Her scent pierced through him. Blood, sweat, jasmine, fear. But underneath it all…
That spark. That impossible spark that had first reached him through the veil. He inhaled sharply, forcing the scent into the deepest part of his consciousness. His pupils dilated. The forest around them dimmed for a moment in his awareness, as if every tree, every stone, every lesser heartbeat stepped back to make room for the imprint of her on his senses.
This girl, this mortal, this little flame had struck him.
Struck him.
The thrill of it nearly staggered him. Long-buried instincts—ones that had nothing to do with the Pact and everything to do with the old days, when he chose adversaries instead of offerings—stirred and stretched in his bones.
He growled low, the sound trembling through his chest. She flinched but didn’t back away. Her fists trembled at her sides, scraped palms bleeding freely.

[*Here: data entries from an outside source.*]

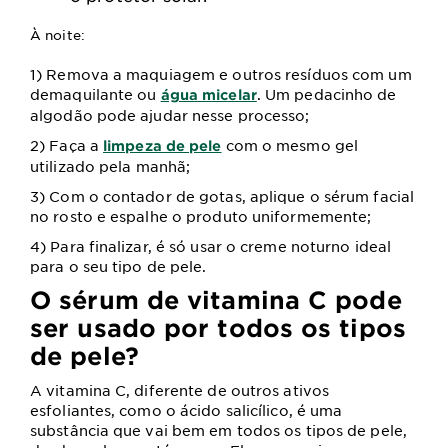
À noite:
1) Remova a maquiagem e outros resíduos com um
demaquilante ou
. Um pedacinho de
água micelar
algodão pode ajudar nesse processo;
2) Faça a
com o mesmo gel
limpeza de pele
utilizado pela manhã;
3) Com o contador de gotas, aplique o sérum facial
no rosto e espalhe o produto uniformemente;
4) Para finalizar, é só usar o creme noturno ideal
para o seu tipo de pele.
O sérum de vitamina C pode
ser usado por todos os tipos
de pele?
A vitamina C, diferente de outros ativos
esfoliantes, como o ácido salicílico, é uma
substância que vai bem em todos os tipos de pele,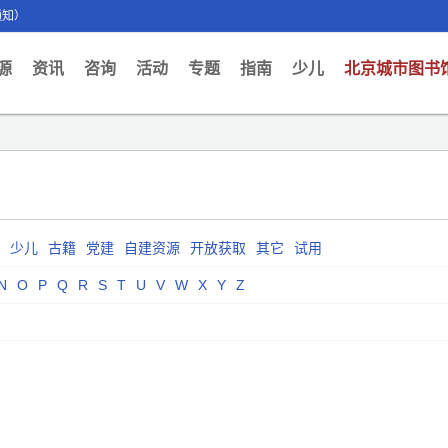
通知）
ent)
源
资讯
咨询
活动
专题
指南
少儿
北京城市图书
少儿
古籍
党建
自建资源
开放获取
其它
试用
N
O
P
Q
R
S
T
U
V
W
X
Y
Z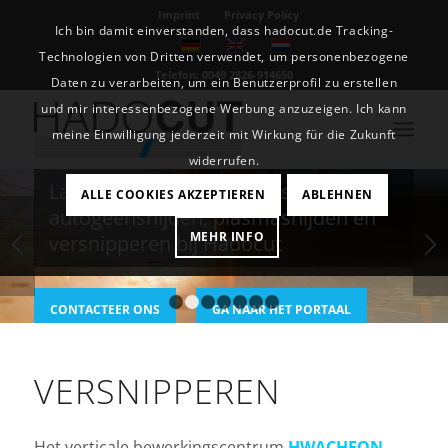
Imprint
Privacy Policy
Ich bin damit einverstanden, dass hadocut.de Tracking-
Technologien von Dritten verwendet, um personenbezogene
Telefon: 0049 2826-914650
Daten zu verarbeiten, um ein Benutzerprofil zu erstellen
und mir interessenbezogene Werbung anzuzeigen. Ich kann
meine Einwilligung jederzeit mit Wirkung für die Zukunft
widerrufen.
Lasersnijden, waterstraalsnijden,
ALLE COOKIES AKZEPTIEREN
ABLEHNEN
autogeensnijden, plasmasnijden en
MEHR INFO
versnipperen bij Hadocut
CONTACTEER ONS
GA NAAR HET PORTAAL
1
2
3
4
5
6
7
VERSNIPPEREN
Het verticale bewerkingscentrum
HWACHEON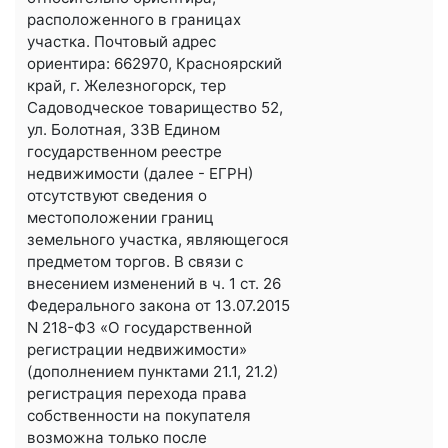
расположенного в границах
участка. Почтовый адрес
ориентира: 662970, Красноярский
край, г. Железногорск, тер
Садоводческое товарищество 52,
ул. Болотная, 33В Едином
государственном реестре
недвижимости (далее - ЕГРН)
отсутствуют сведения о
местоположении границ
земельного участка, являющегося
предметом торгов. В связи с
внесением изменений в ч. 1 ст. 26
Федерального закона от 13.07.2015
N 218-ФЗ «О государственной
регистрации недвижимости»
(дополнением пунктами 21.1, 21.2)
регистрация перехода права
собственности на покупателя
возможна только после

“What are you,” he rumbled in his mind, though the words shaped cleanly in his head, “to burn this bright?” The question echoed down the tether of the pact-mark, bouncing back at him with no answer, only the echo of her ragged breathing and his own pulse, suddenly out of sync.
He prowled closer, massive claws sinking into the earth. Soil crumbled under his weight, roots splintering like brittle bones as he closed the distance one measured, deliberate step at a time.
Her breathing hitched. Her pulse thundered in her throat. He could hear every heartbeat. Could see every shiver. Every swallow.
She was terrified. And still she glared at him like she wished she had a second spear.
Good. Fight him. Defy him. Give him something real. He was so very tired of easy terror, of offerings who broke before he ever reached them. Her resistance tasted like fresh air in a realm he had suffocated for too long.